Entre quienes podrían verse afectados están al menos 447,959 nicaragüenses que entre 2021 y mayo de 2025 cruzaron sin autorización por pasos no habilitados, entregándose a la Patrulla Fronteriza para solicitar asilo. A este grupo se suman otros 93,000 nicaragüenses que ingresaron en los últimos dos años a través del programa parole humanitario, una vía legal que les permite residir hasta por dos años en el país si cuentan con un patrocinador. Aunque entraron legalmente, también están en la mira tras la cancelación del programa.
De hecho, este mes el Departamento de Seguridad Nacional (DHS) de Estados Unidos anunció la terminación del programa de parole humanitario para beneficiarios de Nicaragua, Cuba, Venezuela y Haití, junto con la revocación automática e inmediata de sus permisos de trabajo.
Esta vez, la medida de la Administración Trump es definitiva y respaldada por la Corte Suprema de Estados Unidos, que el pasado 30 de mayo ratificó la cancelación del programa y levantó cualquier orden judicial previa que protegía a los beneficiarios.
Más de medio millón en riesgo de deportación
En total, hasta 540,000 nicaragüenses podrían enfrentar la deportación si estos planes se concretan, en el marco de una política de “tolerancia cero” hacia la inmigración irregular que busca cerrar procesos de asilo en curso y negar nuevas solicitudes a quienes cruzaron sin autorización.

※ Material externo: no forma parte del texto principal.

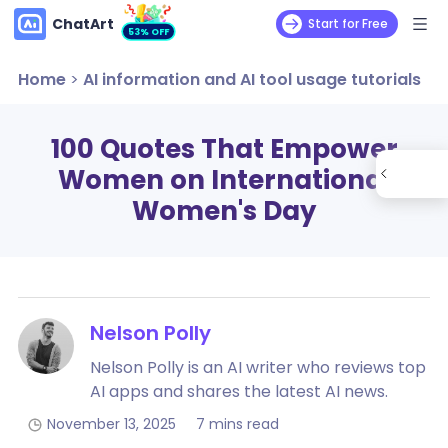
ChatArt
Start for Free
53% OFF
Home
>
AI information and AI tool usage tutorials
100 Quotes That Empower
Women on International
Women's Day
Nelson Polly
Nelson Polly is an AI writer who reviews top
AI apps and shares the latest AI news.
November 13, 2025
7 mins read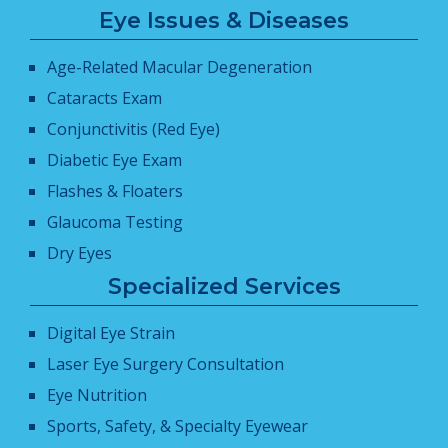
Eye Issues & Diseases
Age-Related Macular Degeneration
Cataracts Exam
Conjunctivitis (Red Eye)
Diabetic Eye Exam
Flashes & Floaters
Glaucoma Testing
Dry Eyes
Specialized Services
Digital Eye Strain
Laser Eye Surgery Consultation
Eye Nutrition
Sports, Safety, & Specialty Eyewear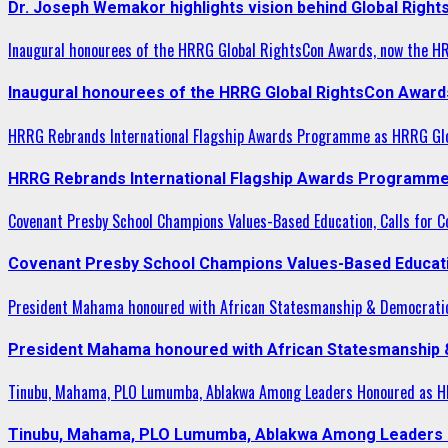
Dr. Joseph Wemakor highlights vision behind Global Right
Inaugural honourees of the HRRG Global RightsCon Awards, now the H
Inaugural honourees of the HRRG Global RightsCon Award
HRRG Rebrands International Flagship Awards Programme as HRRG Gl
HRRG Rebrands International Flagship Awards Programme
Covenant Presby School Champions Values-Based Education, Calls for Co
Covenant Presby School Champions Values-Based Education
President Mahama honoured with African Statesmanship & Democrati
President Mahama honoured with African Statesmanship
Tinubu, Mahama, PLO Lumumba, Ablakwa Among Leaders Honoured as HR
Tinubu, Mahama, PLO Lumumba, Ablakwa Among Leaders H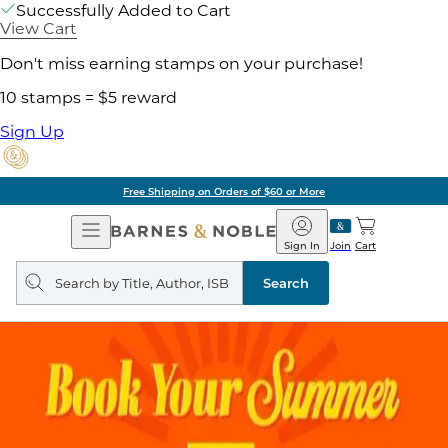
Successfully Added to Cart
View Cart
Don't miss earning stamps on your purchase!
10 stamps = $5 reward
Sign Up
Free Shipping on Orders of $60 or More
Open
Barnes
Navigation
&
Sign In
Join
Cart
Noble
Search
query
Search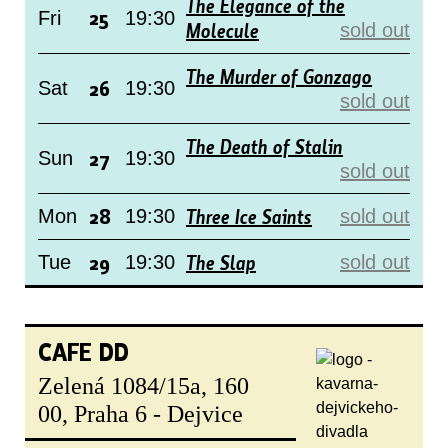
The Elegance of the
25
Fri
19:30
Molecule
sold out
The Murder of Gonzago
26
Sat
19:30
sold out
The Death of Stalin
27
Sun
19:30
sold out
28
Three Ice Saints
Mon
19:30
sold out
29
The Slap
Tue
19:30
sold out
CAFE DD
Zelená 1084/15a, 160
00, Praha 6 - Dejvice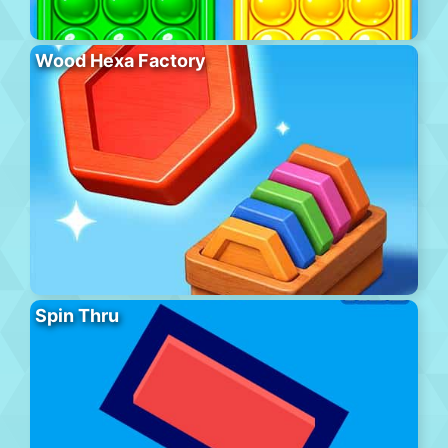
Wood Hexa Factory
Spin Thru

Este volumen representa una parte significativa de la diáspora nicaragüense en Estados Unidos, comunidad que envía remesas que se han convertido en un pilar económico fundamental para Nicaragua. En 2024, el país recibió un récord histórico de 5,243.1 millones de dólares en remesas familiares, monto que equivalió al 26.62% del Producto Interno Bruto (PIB).
De ese total, el 82.8% provino de Estados Unidos, es decir, aproximadamente 4,341 millones de dólares. Este flujo creciente está directamente vinculado con el aumento de migrantes nicaragüenses en Estados Unidos durante los últimos años.

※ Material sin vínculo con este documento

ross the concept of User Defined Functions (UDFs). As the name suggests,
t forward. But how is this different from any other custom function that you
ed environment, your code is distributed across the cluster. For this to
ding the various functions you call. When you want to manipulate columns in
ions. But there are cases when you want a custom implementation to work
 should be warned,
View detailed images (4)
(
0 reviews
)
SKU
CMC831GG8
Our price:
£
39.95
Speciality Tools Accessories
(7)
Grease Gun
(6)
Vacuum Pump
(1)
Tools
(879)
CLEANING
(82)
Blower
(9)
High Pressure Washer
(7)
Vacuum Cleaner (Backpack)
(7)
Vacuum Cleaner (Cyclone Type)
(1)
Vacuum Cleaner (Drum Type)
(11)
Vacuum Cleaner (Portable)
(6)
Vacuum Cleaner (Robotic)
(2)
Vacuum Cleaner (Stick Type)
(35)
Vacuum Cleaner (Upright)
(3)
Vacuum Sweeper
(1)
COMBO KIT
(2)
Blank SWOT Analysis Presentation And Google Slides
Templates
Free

Según datos oficiales, solo un 3% de los nicaragüenses que cruzaron fueron procesados bajo el Título 42, una medida sanitaria aplicada durante y después de la pandemia que obligaba a esperar en México. El 97% restante entró formalmente al sistema de asilo bajo el Título 8, con la posibilidad de presentar su caso.
La deportación de estos migrantes representaría un duro golpe para miles de familias, no solo por la separación familiar, sino también por la pérdida de ingresos vitales que sostienen la economía familiar. Además, muchas de estas personas huyeron por razones políticas y humanitarias, y su retorno forzado podría ponerlos en grave riesgo.

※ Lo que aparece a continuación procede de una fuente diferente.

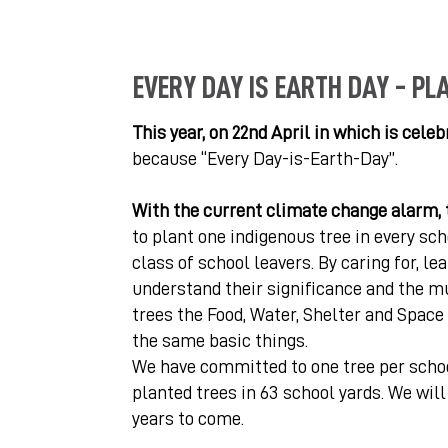
EVERY DAY IS EARTH DAY - PL
This year, on 22nd April in which is cele
because “Every Day-is-Earth-Day”.
With the current climate change alarm, 
to plant one indigenous tree in every sch
class of school leavers. By caring for, le
understand their significance and the mul
trees the Food, Water, Shelter and Space 
the same basic things.
We have committed to one tree per school
planted trees in 63 school yards. We wil
years to come.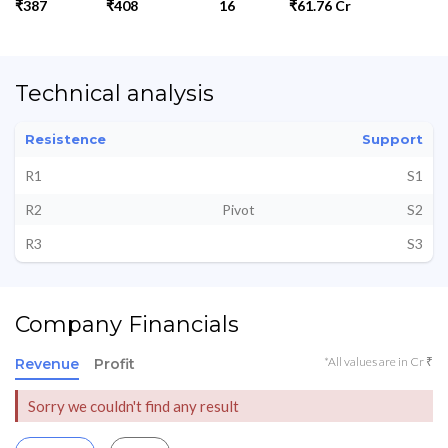
₹387
₹408
16
₹61.76 Cr
Technical analysis
Resistence
Support
R1
S1
R2
Pivot
S2
R3
S3
Company Financials
*All values are in Cr ₹
Revenue
Profit
Sorry we couldn't find any result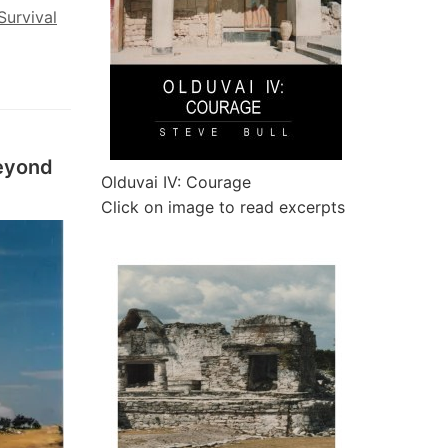
Survival
eyond
Olduvai IV: Courage
Click on image to read excerpts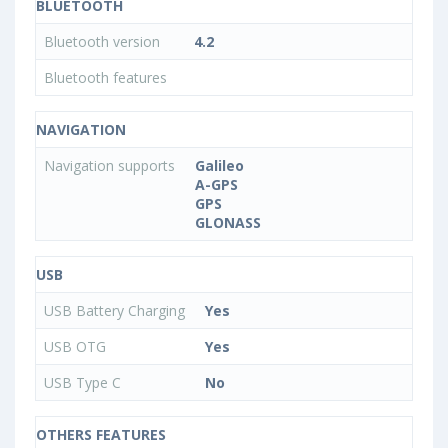
BLUETOOTH
Bluetooth version
4.2
Bluetooth features
NAVIGATION
Navigation supports
Galileo
A-GPS
GPS
GLONASS
USB
USB Battery Charging
Yes
USB OTG
Yes
USB Type C
No
OTHERS FEATURES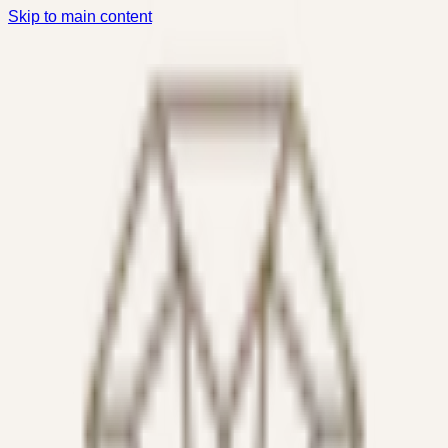
Skip to main content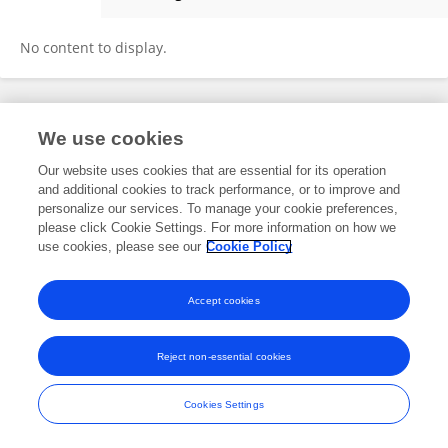
Pingping Dong
No content to display.
Frontiers In and Loop are registered trade marks of Frontiers Media SA.
We use cookies
© Copyright 2007-2026 Frontiers Media SA. All rights reserved -
Terms
and Conditions
Our website uses cookies that are essential for its operation
and additional cookies to track performance, or to improve and
personalize our services. To manage your cookie preferences,
please click Cookie Settings. For more information on how we
use cookies, please see our
Cookie Policy
Accept cookies
Reject non-essential cookies
Cookies Settings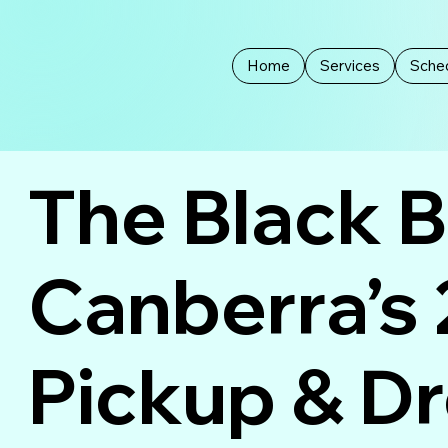
Home
Services
Sched
The Black 
Canberra’s
Pickup & D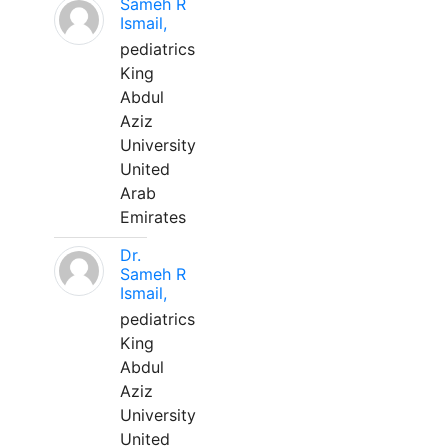
Sameh R
Ismail,
pediatrics
King
Abdul
Aziz
University
United
Arab
Emirates
Dr.
Sameh R
Ismail,
pediatrics
King
Abdul
Aziz
University
United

Los 93,000 nicaragüenses que llegaron bajo el parole humanitario, a quienes se les canceló el estatus y se les insta a abandonar el país, también enfrentan una profunda incertidumbre legal y personal.
Aunque los planes se anuncien, la deportación no sería inmedita
Cerrar de manera masiva los casos de asilo en Estados Unidos enfrenta importantes barreras legales y humanitarias. El país está comprometido con tratados internacionales, como la Convención de Ginebra sobre el Estatuto de los Refugiados, que obliga a proteger a quienes temen persecución en sus países de origen y a garantizar un debido proceso.
Además, el sistema judicial estadounidense tiene procedimientos establecidos que pueden extenderse por años; actualmente, los solicitantes de asilo pueden esperar hasta cinco años o más para una resolución definitiva, debido a la acumulación de casos y la complejidad del proceso legal.
Por esta razón, cualquier intento de la administración Trump para cerrar abruptamente estos casos tendría que pasar por un proceso judicial extenso que probablemente se prolongaría durante meses o incluso años, incluyendo apelaciones en tribunales federales y potencialmente la Corte Suprema. Esto significa que, aunque los planes para acelerar deportaciones estén en marcha, la implementación práctica y efectiva de estas deportaciones podría tardar mucho tiempo en concretarse, dejando a miles de migrantes en una situación prolongada de incertidumbre legal.